Como conviene fijar la atención sobre hechos que hasta ahora han sido mal comprendidos y mal explicados, vamos a hacer conocer un documento inédito y de carácter confidencial, en el que se desenvuelven ideas enteramente análogas a las del Manifiesto de Lastra, y que contribuirá a que se forme un juicio exacto acerca, tanto de la situación del país como de los designios del Gobierno patriota.

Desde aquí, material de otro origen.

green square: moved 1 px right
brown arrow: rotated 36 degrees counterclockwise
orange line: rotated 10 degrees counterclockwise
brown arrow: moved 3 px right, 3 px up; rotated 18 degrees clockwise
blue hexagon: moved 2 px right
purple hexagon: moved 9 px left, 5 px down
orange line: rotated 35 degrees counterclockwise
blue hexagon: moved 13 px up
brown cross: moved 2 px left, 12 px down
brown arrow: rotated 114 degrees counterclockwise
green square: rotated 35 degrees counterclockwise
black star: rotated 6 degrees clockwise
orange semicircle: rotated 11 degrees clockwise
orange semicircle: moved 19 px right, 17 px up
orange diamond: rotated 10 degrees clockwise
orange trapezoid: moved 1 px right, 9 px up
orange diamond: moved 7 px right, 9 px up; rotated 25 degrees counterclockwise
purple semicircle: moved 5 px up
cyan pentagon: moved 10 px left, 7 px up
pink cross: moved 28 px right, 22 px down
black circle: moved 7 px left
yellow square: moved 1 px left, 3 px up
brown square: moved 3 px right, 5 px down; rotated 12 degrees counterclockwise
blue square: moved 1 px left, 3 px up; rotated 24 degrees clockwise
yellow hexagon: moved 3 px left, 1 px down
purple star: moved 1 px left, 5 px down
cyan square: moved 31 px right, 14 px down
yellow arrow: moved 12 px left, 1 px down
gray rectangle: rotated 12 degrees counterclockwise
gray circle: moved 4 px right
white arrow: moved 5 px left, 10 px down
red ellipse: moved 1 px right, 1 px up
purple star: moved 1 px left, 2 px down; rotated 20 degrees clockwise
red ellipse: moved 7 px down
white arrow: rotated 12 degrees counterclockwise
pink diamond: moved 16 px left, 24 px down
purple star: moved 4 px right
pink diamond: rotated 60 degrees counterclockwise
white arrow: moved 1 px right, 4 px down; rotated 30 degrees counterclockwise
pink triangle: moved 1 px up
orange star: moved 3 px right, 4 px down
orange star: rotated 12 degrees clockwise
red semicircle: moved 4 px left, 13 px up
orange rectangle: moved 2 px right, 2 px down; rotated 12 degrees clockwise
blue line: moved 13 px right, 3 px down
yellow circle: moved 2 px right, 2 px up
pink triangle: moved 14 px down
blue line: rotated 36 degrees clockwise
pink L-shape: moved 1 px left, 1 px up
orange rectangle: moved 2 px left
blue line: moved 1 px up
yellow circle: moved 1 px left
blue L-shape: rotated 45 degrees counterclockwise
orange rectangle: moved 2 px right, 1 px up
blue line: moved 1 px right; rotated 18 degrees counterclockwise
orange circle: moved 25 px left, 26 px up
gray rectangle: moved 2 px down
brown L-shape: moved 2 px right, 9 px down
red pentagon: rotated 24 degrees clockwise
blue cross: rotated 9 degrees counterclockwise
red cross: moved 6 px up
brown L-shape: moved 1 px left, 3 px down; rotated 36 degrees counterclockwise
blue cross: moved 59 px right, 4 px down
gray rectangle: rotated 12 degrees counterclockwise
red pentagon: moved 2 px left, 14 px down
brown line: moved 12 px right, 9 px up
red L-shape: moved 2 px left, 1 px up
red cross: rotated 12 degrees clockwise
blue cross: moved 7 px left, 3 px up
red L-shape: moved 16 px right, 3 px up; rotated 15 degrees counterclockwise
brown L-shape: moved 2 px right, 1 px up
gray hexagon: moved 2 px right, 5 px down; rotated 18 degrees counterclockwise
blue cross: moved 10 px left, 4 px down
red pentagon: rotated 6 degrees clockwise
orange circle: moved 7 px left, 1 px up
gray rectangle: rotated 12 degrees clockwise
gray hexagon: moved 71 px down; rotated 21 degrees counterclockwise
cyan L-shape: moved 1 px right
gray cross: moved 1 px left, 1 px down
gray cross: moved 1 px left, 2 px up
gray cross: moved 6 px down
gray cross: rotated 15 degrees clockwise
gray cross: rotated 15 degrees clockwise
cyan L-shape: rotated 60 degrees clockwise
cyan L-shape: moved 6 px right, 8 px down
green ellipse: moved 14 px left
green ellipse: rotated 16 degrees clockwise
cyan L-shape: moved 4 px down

«El interés que usted toma por las cosas de su patria, decía don Antonio José de Irisarri al general O'Higgins en carta fecha 30 de mayo de 1814, no me permitirá jamás ser omiso en comunicarle todo aquello que contribuya a su bien, y en que puede estribar la felicidad sólida de esta madre común. Las capitulaciones que hemos celebrado con Gaínza, al paso que pueden sernos muy útiles, están en mucho riesgo también de llevarnos al último extremo de desgracia. Aquí hay algunos hombres, de aquellos que están demás en todas partes, que no gustando de lo hecho, tratan de formar conspiraciones para sacar del medio de la anarquía la ventaja que les niega su mérito. Estos son los que esparcen ideas sediciosas de descontento contra el Gobierno, y de afición a los tumultos populares, en donde sólo se dejan oír, las más veces, las voces del interés personal de una familia o de un individuo. Estos no tienen otro estudio que el de desacreditar las providencias del Gobierno, torciéndoles el sentido que debe dárseles para prevenir los ánimos a la revolución. Así ha sucedido aquí con la orden del supremo director para que se trajese por los militares la cucarda española. Esta providencia utilísima, sin la cual no podían confiar los enemigos en nuestros tratados, y con la cual nos ponemos del todo a cubierto de las asechanzas de los sarracenos que hostigan a Gaínza infundiéndole temores de nuestra parte, es uno de los fundamentos en que cuatro revoltosos quieren sostener la rebelión. ¡Pobre Chile, si ellos consiguiesen sus intentos! En un tiempo en que se necesita tanta prudencia, el menor descuido es el origen de una desgracia irreparable.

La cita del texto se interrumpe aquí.